Femmes africaines et Spiritualité - Point de vue de Dr S.N Nyeck
- Eleonore Bassop
- 20 mai 2024
- 6 min de lecture
Dernière mise à jour : 25 mai 2024

Dr S.N Nyeck est une universitaire distinguée enseignant dans des universités américaines. Elle détient un doctorat en sciences politiques et économiques de l'Université de Californie Los Angeles et un doctorat en théologie pratique de Virginia Theological Seminary. Professeure Associée à l’Université de Colorado Boulder, cette Américaine d'origine camerounaise du peuple Bassa a récemment été intronisée Mbombok (Reine, Guide). Qu'est-ce qui a conduit cette intellectuelle vers ce retour aux sources ? J'ai voulu en savoir davantage et suis donc allée à sa rencontre.
EB :
Bonjour Dr Sybille Ngo Nyeck, vous avait été intronisée Mbombok par la confrérie du Koo. Pouvez-vous nous expliquer ce qu’est ce titre ?
Dr. S.NN :
Le peuple Bassa, Mbô et Bâti voit l’être humain comme un nœud crucial dans une longue chaîne du vivant. L’homme est en quête de réalisation par une communion consciente avec le passé, le présent et l’avenir, intégrant à la fois les aspects visibles et invisibles de la vie. Bien que les Bassas n'aient pas de concept spécifique de Dieu, ils reconnaissent, comme la plupart des peuples Bantous, un Être suprême au-delà de toutes formes de vie.
Socialement et organisationnellement, le Mbombok est l’autorité qui veille à l’équilibre spirituel, social et économique, et qui éveille les consciences. Cette personne rappelle que notre existence est un assemblage de multiples aspects du vivant. Porter le titre de Mbombok, une responsabilité majeure, implique la plus haute initiation, au-delà des dimensions surnaturelles ou divines. Il existe des Mbombok hommes et femmes.

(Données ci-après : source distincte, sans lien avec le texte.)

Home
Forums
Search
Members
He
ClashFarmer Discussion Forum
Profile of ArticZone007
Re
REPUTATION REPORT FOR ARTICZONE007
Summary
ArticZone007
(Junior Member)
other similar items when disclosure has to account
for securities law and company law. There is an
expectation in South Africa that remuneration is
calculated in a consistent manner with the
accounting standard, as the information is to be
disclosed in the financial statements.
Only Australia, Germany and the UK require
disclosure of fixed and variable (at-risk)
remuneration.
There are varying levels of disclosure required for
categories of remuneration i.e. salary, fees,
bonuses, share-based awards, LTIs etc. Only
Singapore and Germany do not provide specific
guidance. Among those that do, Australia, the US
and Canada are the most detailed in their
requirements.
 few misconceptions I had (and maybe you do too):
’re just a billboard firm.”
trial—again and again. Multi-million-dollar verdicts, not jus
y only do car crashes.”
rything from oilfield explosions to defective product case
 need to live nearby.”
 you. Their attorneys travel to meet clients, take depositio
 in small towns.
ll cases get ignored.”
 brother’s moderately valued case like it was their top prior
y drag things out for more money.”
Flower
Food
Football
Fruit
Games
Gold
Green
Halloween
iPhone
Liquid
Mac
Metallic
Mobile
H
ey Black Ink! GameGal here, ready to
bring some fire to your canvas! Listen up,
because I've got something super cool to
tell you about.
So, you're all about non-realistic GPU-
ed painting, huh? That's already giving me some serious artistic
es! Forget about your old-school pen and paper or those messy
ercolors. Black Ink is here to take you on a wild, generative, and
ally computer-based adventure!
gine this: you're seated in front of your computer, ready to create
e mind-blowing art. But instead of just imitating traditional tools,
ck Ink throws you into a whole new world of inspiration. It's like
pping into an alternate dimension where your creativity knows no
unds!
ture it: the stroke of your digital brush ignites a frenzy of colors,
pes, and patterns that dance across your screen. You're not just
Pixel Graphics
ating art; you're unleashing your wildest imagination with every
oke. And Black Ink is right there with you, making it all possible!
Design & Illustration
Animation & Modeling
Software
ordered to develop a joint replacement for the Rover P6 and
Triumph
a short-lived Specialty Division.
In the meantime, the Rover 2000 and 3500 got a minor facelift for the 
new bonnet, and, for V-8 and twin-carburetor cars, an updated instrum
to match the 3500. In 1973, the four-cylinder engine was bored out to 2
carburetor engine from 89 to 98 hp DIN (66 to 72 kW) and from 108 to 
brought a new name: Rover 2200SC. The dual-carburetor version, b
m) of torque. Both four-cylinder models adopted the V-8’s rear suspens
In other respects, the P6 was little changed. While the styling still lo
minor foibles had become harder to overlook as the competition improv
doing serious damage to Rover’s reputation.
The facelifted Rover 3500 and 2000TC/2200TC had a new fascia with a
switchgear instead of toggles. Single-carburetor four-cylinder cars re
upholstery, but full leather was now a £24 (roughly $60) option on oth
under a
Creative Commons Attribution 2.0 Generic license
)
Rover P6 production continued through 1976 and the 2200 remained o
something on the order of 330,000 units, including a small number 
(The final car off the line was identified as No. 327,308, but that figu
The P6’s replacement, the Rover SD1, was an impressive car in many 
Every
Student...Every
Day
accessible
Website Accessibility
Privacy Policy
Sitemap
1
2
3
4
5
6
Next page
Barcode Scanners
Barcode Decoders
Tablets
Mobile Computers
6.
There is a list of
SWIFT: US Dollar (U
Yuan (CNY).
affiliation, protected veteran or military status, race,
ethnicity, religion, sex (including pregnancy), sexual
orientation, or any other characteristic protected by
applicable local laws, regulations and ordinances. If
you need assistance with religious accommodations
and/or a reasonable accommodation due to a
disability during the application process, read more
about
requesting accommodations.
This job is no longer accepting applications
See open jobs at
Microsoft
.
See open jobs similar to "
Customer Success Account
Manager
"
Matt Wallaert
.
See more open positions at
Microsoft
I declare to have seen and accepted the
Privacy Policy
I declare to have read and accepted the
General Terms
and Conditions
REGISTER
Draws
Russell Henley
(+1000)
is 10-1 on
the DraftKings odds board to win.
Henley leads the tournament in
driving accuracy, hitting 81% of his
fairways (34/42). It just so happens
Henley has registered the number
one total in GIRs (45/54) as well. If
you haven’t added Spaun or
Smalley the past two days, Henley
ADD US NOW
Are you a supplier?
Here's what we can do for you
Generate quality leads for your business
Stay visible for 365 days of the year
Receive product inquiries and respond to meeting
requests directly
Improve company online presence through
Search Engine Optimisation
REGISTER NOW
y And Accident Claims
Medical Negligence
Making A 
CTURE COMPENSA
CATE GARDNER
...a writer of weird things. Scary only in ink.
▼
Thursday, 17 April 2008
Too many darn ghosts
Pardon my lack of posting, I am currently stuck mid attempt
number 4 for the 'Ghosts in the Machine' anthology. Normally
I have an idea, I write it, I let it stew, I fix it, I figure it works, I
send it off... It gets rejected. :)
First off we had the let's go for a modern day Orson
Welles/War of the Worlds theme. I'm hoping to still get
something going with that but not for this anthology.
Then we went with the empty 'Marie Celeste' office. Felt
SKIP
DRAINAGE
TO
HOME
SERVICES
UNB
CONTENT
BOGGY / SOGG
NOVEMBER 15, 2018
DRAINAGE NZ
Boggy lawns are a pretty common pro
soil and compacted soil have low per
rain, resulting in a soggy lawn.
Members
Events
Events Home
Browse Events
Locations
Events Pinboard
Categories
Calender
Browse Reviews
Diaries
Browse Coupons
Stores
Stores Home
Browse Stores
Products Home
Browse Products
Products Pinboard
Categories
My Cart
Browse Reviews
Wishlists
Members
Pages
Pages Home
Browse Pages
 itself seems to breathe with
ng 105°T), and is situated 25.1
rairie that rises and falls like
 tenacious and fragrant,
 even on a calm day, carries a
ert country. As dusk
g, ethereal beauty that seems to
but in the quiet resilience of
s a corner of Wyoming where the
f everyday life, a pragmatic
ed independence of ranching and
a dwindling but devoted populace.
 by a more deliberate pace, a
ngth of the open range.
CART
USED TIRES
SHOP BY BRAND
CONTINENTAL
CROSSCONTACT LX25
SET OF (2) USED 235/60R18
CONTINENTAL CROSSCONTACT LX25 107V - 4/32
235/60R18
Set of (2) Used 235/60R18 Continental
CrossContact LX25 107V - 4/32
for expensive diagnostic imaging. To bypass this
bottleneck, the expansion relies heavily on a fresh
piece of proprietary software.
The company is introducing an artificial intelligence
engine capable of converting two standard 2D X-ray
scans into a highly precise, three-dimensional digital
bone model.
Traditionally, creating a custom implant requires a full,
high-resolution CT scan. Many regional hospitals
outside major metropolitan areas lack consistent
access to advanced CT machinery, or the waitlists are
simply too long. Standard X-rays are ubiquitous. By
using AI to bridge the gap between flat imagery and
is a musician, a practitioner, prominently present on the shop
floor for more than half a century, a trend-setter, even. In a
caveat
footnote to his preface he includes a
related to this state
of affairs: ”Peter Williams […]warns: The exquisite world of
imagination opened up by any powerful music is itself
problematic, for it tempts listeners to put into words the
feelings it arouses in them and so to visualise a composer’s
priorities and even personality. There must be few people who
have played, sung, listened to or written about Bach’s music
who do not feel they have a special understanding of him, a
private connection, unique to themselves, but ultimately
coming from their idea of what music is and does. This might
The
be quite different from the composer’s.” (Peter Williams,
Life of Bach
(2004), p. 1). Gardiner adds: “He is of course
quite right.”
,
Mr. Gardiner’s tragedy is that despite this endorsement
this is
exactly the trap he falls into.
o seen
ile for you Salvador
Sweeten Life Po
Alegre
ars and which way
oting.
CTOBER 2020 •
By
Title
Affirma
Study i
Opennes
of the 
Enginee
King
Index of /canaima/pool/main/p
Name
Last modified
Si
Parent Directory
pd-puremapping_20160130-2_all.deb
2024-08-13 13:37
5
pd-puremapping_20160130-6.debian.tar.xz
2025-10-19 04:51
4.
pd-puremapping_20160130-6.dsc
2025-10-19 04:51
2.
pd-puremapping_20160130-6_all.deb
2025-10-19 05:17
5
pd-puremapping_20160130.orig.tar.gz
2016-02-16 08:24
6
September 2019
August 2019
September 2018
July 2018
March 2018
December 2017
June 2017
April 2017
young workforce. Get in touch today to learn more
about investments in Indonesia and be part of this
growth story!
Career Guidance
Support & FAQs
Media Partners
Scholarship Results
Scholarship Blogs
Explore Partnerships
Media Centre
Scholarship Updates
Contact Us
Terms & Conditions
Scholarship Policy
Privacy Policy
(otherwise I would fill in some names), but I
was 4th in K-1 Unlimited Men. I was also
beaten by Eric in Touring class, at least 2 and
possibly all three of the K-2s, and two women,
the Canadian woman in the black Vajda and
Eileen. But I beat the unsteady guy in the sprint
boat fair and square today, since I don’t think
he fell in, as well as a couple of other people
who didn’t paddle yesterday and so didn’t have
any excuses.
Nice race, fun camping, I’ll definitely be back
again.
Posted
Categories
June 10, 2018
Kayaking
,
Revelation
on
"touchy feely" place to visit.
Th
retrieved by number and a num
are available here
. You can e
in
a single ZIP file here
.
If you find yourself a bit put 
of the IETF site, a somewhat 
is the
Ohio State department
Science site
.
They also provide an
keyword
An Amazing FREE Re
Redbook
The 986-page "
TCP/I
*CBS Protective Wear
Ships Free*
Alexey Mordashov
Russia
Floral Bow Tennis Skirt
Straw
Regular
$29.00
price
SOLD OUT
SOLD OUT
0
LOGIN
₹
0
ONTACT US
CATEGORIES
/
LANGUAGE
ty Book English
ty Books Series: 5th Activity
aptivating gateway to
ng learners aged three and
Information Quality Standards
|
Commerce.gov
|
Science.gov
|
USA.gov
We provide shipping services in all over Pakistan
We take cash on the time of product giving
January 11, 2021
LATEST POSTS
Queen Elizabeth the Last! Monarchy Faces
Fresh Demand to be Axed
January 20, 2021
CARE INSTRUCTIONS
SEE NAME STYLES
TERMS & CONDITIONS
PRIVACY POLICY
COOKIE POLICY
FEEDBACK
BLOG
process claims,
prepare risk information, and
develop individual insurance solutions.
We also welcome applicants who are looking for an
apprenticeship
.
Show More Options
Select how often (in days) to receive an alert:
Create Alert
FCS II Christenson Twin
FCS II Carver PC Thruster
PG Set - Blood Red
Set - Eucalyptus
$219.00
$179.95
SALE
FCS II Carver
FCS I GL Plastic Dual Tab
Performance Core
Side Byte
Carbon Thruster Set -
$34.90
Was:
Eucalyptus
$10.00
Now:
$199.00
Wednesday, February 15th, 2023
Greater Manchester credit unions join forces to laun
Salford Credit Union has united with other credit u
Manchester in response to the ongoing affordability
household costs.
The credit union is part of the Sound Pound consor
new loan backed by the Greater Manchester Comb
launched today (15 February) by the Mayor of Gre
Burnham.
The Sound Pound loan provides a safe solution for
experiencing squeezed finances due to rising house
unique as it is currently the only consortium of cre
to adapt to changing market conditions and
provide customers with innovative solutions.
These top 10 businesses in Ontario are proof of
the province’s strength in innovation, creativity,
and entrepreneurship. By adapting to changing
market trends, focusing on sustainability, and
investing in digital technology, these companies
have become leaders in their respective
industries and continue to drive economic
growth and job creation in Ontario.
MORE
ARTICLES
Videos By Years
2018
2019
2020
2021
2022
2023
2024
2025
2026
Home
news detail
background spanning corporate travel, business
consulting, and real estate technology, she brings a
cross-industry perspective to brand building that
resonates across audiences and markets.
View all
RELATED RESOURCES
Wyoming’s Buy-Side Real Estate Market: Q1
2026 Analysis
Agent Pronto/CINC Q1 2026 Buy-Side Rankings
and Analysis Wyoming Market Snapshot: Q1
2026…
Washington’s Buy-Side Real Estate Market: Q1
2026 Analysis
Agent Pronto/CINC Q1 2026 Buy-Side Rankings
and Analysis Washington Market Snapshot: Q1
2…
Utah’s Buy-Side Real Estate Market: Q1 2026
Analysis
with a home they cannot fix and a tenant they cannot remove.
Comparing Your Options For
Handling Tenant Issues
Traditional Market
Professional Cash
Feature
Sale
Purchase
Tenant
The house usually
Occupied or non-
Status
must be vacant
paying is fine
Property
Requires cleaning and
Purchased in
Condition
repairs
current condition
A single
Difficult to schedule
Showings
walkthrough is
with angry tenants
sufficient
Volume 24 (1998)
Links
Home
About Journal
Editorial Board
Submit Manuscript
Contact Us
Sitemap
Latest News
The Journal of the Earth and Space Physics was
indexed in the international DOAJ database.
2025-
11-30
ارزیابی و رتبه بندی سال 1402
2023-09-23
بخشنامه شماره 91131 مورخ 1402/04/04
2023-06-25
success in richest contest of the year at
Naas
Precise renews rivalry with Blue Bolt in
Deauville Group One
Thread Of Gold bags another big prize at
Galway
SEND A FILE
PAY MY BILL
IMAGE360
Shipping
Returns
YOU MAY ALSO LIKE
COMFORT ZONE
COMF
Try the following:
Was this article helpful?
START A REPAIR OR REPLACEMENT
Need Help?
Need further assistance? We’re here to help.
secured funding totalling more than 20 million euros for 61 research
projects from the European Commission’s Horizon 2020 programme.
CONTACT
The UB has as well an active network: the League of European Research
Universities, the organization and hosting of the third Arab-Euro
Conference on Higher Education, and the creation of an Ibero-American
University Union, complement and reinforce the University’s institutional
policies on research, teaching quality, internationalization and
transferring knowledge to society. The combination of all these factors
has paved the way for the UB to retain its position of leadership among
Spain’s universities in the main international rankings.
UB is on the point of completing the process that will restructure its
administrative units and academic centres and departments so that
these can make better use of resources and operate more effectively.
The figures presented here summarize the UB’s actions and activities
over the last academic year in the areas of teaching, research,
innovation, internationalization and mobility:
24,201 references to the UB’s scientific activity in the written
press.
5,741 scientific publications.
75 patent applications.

Le rite Koo, une confrérie exclusivement féminine, prépare les Mbombok femmes à gouverner les personnes et les choses, animées ou inanimées, en utilisant la sagesse ancestrale. Le titre de Mbombok par l’initiation Koo a une symbolique sociale, spirituelle et politique essentielle dans l’organisation des peuples Bassa, Mbô et Bâti.
EB :
Qu'est-ce qui a motivé votre initiation ? Était-ce une quête anthropologique, philosophique, théologique ?
Dr. S.NN :
Il est à la fois difficile et évident de déterminer le moment précis où j'ai réalisé que je devais suivre ce chemin initiatique. Cette quête m'a toujours hantée. J'ai entendu parler du Koo très jeune, grâce à ma grand-mère qui m'a raconté ces réunions secrètes de femmes dans la forêt, interdites aux regards extérieurs. Cette histoire m'a fasciné.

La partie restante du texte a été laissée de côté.